Dataset records
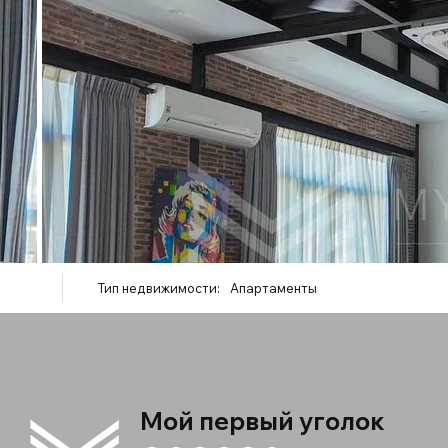
Тип недвижимости:
Апартаменты
Мой первый уголок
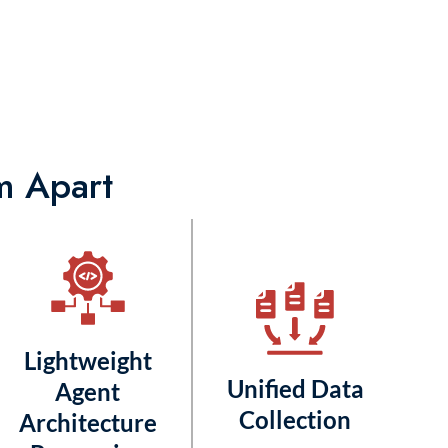
m Apart
Lightweight
Unified Data
Agent
Collection
Architecture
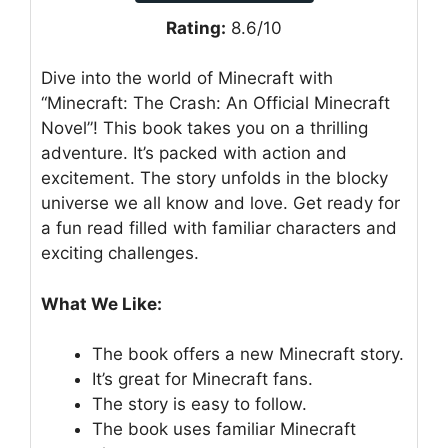
Rating:
8.6/10
Dive into the world of Minecraft with
“Minecraft: The Crash: An Official Minecraft
Novel”! This book takes you on a thrilling
adventure. It’s packed with action and
excitement. The story unfolds in the blocky
universe we all know and love. Get ready for
a fun read filled with familiar characters and
exciting challenges.
What We Like:
The book offers a new Minecraft story.
It’s great for Minecraft fans.
The story is easy to follow.
The book uses familiar Minecraft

Exercise details:
The range begins at the line containing "An Official Minecraft" and ends at the last line of the entries; reproduce it exactly.

Worked solution:
“Minecraft: The Crash: An Official Minecraft
Novel”! This book takes you on a thrilling
adventure. It’s packed with action and
excitement. The story unfolds in the blocky
universe we all know and love. Get ready for
a fun read filled with familiar characters and
exciting challenges.
What We Like:
The book offers a new Minecraft story.
It’s great for Minecraft fans.
The story is easy to follow.
The book uses familiar Minecraft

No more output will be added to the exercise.